Speaking at a regular news conference, President Andres Manuel Lopez Obrador said Mexico, which is an OPEC ally, had been pressed to make cuts of 400,000 barrels per day (bpd), before the group lowered the target to 350,000 bpd.
Lopez Obrador, who has made increasing oil output one of the priorities of his administration, said Trump had spoken to him on Thursday and offered to help before Mexico announced it would cut output by 100,000 barrels per day.
“President Trump said the United States committed to reducing by 250,000 (barrels), on top of what it was going to do, for Mexico, in order to compensate,” he said.
Lopez Obrador suggested the U.S. leader had initiated the conversation, saying, “President Trump got in touch with us.”
The White House did not immediately reply to a request for comment on Lopez Obrador’s remarks.
Lopez Obrador’s announcement of U.S. cuts came as a surprise, given Trump’s past reluctance to ask for coordinated reductions by U.S. oil producers.
Still, U.S. Energy Secretary Dan Brouillette said on Friday, “It is a time for all nations to seriously examine what each can do to correct the supply/demand imbalance.”

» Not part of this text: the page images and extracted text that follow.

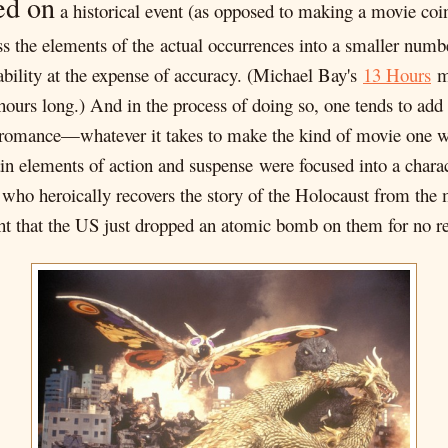
ed on
a historical event (as opposed to making a movie coin
s the elements of the actual occurrences into a smaller numbe
hability at the expense of accuracy. (Michael Bay's
13 Hours
ma
hours long.) And in the process of doing so, one tends to add 
omance—whatever it takes to make the kind of movie one wan
ain elements of action and suspense were focused into a char
, who heroically recovers the story of the Holocaust from the
ught that the US just dropped an atomic bomb on them for no r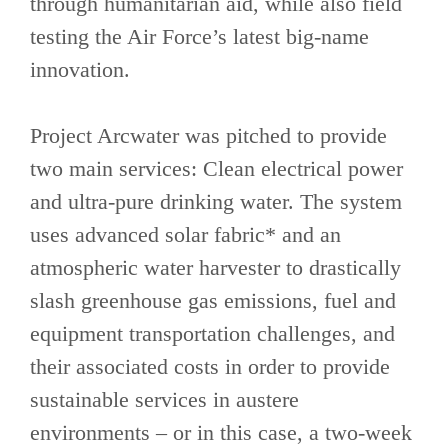
through humanitarian aid, while also field
testing the Air Force’s latest big-name
innovation.
Project Arcwater was pitched to provide
two main services: Clean electrical power
and ultra-pure drinking water. The system
uses advanced solar fabric* and an
atmospheric water harvester to drastically
slash greenhouse gas emissions, fuel and
equipment transportation challenges, and
their associated costs in order to provide
sustainable services in austere
environments – or in this case, a two-week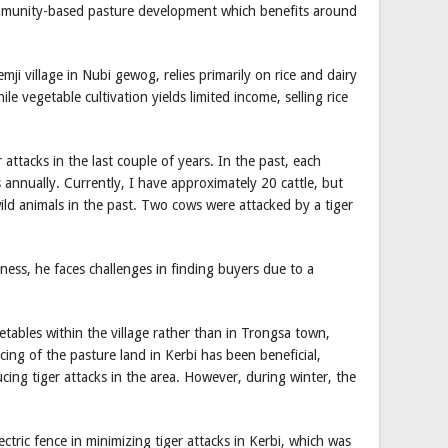
mmunity-based pasture development which benefits around
mji village in Nubi gewog, relies primarily on rice and dairy
le vegetable cultivation yields limited income, selling rice
 attacks in the last couple of years. In the past, each
 annually. Currently, I have approximately 20 cattle, but
wild animals in the past. Two cows were attacked by a tiger
ness, he faces challenges in finding buyers due to a
getables within the village rather than in Trongsa town,
cing of the pasture land in Kerbi has been beneficial,
ucing tiger attacks in the area. However, during winter, the
ectric fence in minimizing tiger attacks in Kerbi, which was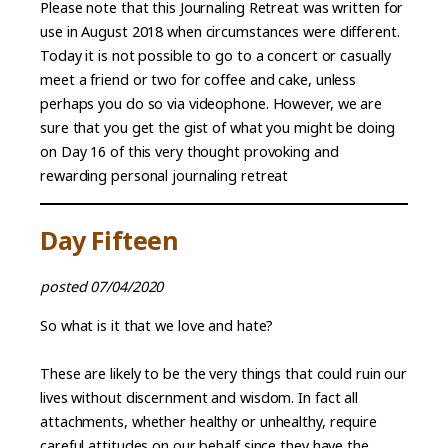
Please note that this Journaling Retreat was written for
use in August 2018 when circumstances were different.
Today it is not possible to go to a concert or casually
meet a friend or two for coffee and cake, unless
perhaps you do so via videophone. However, we are
sure that you get the gist of what you might be doing
on Day 16 of this very thought provoking and
rewarding personal journaling retreat
Day Fifteen
posted 07/04/2020
So what is it that we love and hate?
These are likely to be the very things that could ruin our
lives without discernment and wisdom. In fact all
attachments, whether healthy or unhealthy, require
careful attitudes on our behalf since they have the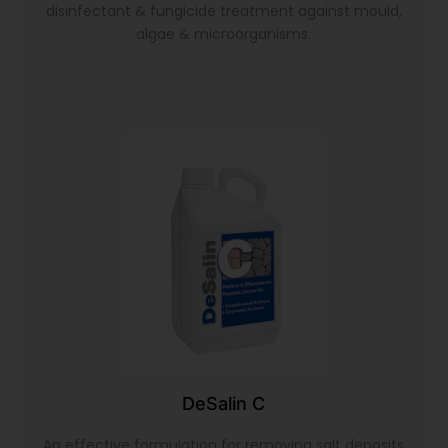
disinfectant & fungicide treatment against mould,
algae & microorganisms.
DeSalin C
An effective formulation for removing salt deposits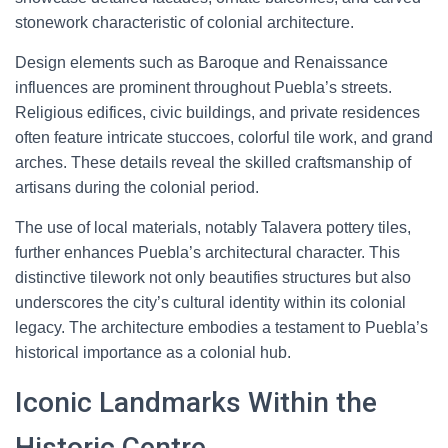
stonework characteristic of colonial architecture.
Design elements such as Baroque and Renaissance
influences are prominent throughout Puebla’s streets.
Religious edifices, civic buildings, and private residences
often feature intricate stuccoes, colorful tile work, and grand
arches. These details reveal the skilled craftsmanship of
artisans during the colonial period.
The use of local materials, notably Talavera pottery tiles,
further enhances Puebla’s architectural character. This
distinctive tilework not only beautifies structures but also
underscores the city’s cultural identity within its colonial
legacy. The architecture embodies a testament to Puebla’s
historical importance as a colonial hub.
Iconic Landmarks Within the
Historic Centre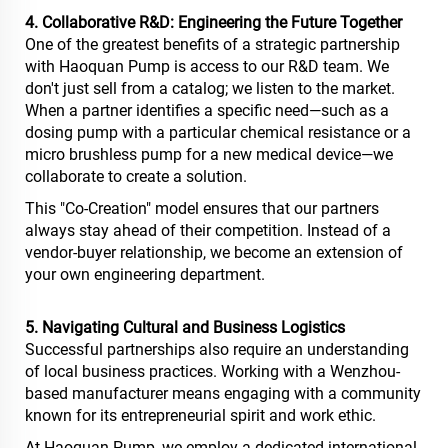
4. Collaborative R&D: Engineering the Future Together
One of the greatest benefits of a strategic partnership
with Haoquan Pump is access to our R&D team. We
don't just sell from a catalog; we listen to the market.
When a partner identifies a specific need—such as a
dosing pump with a particular chemical resistance or a
micro brushless pump for a new medical device—we
collaborate to create a solution.
This "Co-Creation" model ensures that our partners
always stay ahead of their competition. Instead of a
vendor-buyer relationship, we become an extension of
your own engineering department.
5. Navigating Cultural and Business Logistics
Successful partnerships also require an understanding
of local business practices. Working with a Wenzhou-
based manufacturer means engaging with a community
known for its entrepreneurial spirit and work ethic.
At Haoquan Pump, we employ a dedicated international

Brouillette said in prepared remarks for Friday’s Group of 20 meeting of energy ministers, “We call on all nations to use every means at their disposal to help reduce the surplus.”
George Baker, a Texas-based oil analyst, said Trump may have calculated that with crude output likely to decline sharply in the near term because of the economic impact of the coronavirus outbreak, he had little to lose in offering to cut output.
Global output cuts that stabilize prices are likely to provide some relief to U.S. shale producers, some of which risk being pushed out of the market unless prices recover.
Helping Lopez Obrador could make it easier for Trump to apply pressure on Mexico later should illegal border crossings spike again due to the economic turmoil, added Baker, the publisher of Mexico Energy Intelligence.
Trump has made cutting illegal immigration across the U.S.-Mexico border a priority, and has pushed Mexico into taking a series of measures to toughen up policing of the frontier and to cope with a surge in migrants trying to apply for U.S. asylum.
A Mexican official, speaking on condition of anonymity, expressed concern about what Washington would seek in return, saying that Trump might use his offer to court Mexican-American voters in November’s presidential election.
Lopez Obrador said Mexico resisted making deeper cuts because it has gone to great lengths to reverse years of declining output at state oil firm Petroleos Mexicanos.
During their call last night, Trump marveled at how Mexico was the only holdout to the deal, Lopez Obrador said.
“When I told him that it was 100,000 (barrels) and we couldn’t do any more, he very generously said to me that they were going to help us with the additional 250,000 to what they are going to contribute,” he said. “So for that I thank him.”
Normally, any coordinated decision by U.S. oil producers to reduce output to boost prices would violate antitrust laws. But legal experts say that if the federal government leads the charge such an effort would arguably be legal.